[Page-level text extractions]
★ ★ ★

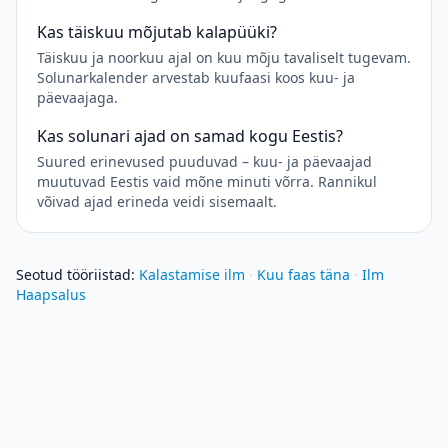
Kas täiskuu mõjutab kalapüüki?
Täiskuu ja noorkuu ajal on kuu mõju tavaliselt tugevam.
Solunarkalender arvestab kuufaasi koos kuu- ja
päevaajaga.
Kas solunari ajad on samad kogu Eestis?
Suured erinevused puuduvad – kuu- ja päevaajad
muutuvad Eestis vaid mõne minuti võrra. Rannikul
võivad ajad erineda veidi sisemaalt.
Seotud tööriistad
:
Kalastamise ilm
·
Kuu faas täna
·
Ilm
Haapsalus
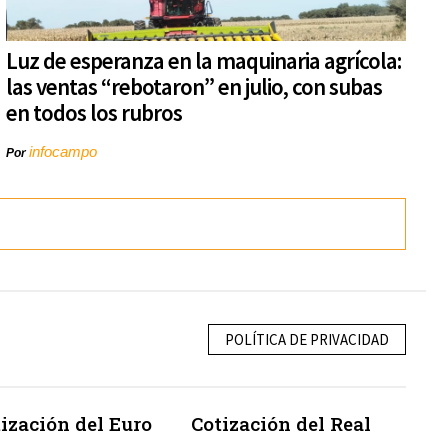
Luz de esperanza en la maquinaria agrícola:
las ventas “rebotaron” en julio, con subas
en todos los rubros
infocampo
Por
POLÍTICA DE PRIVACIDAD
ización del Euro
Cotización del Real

★ ★ ★

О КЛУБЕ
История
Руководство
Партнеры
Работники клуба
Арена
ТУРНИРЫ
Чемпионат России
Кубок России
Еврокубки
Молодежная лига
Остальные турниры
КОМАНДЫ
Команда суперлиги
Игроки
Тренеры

★ ★ ★

- **PROBLEM**
Retype only the lines above from the one with "Suured erinevused puuduvad" through the one with "Cotización del Real", exactly and with both ends. Images stay out.

- **RESULT OF THE TASK**
Suured erinevused puuduvad – kuu- ja päevaajad
muutuvad Eestis vaid mõne minuti võrra. Rannikul
võivad ajad erineda veidi sisemaalt.
Seotud tööriistad
:
Kalastamise ilm
·
Kuu faas täna
·
Ilm
Haapsalus
Luz de esperanza en la maquinaria agrícola:
las ventas “rebotaron” en julio, con subas
en todos los rubros
infocampo
Por
POLÍTICA DE PRIVACIDAD
ización del Euro
Cotización del Real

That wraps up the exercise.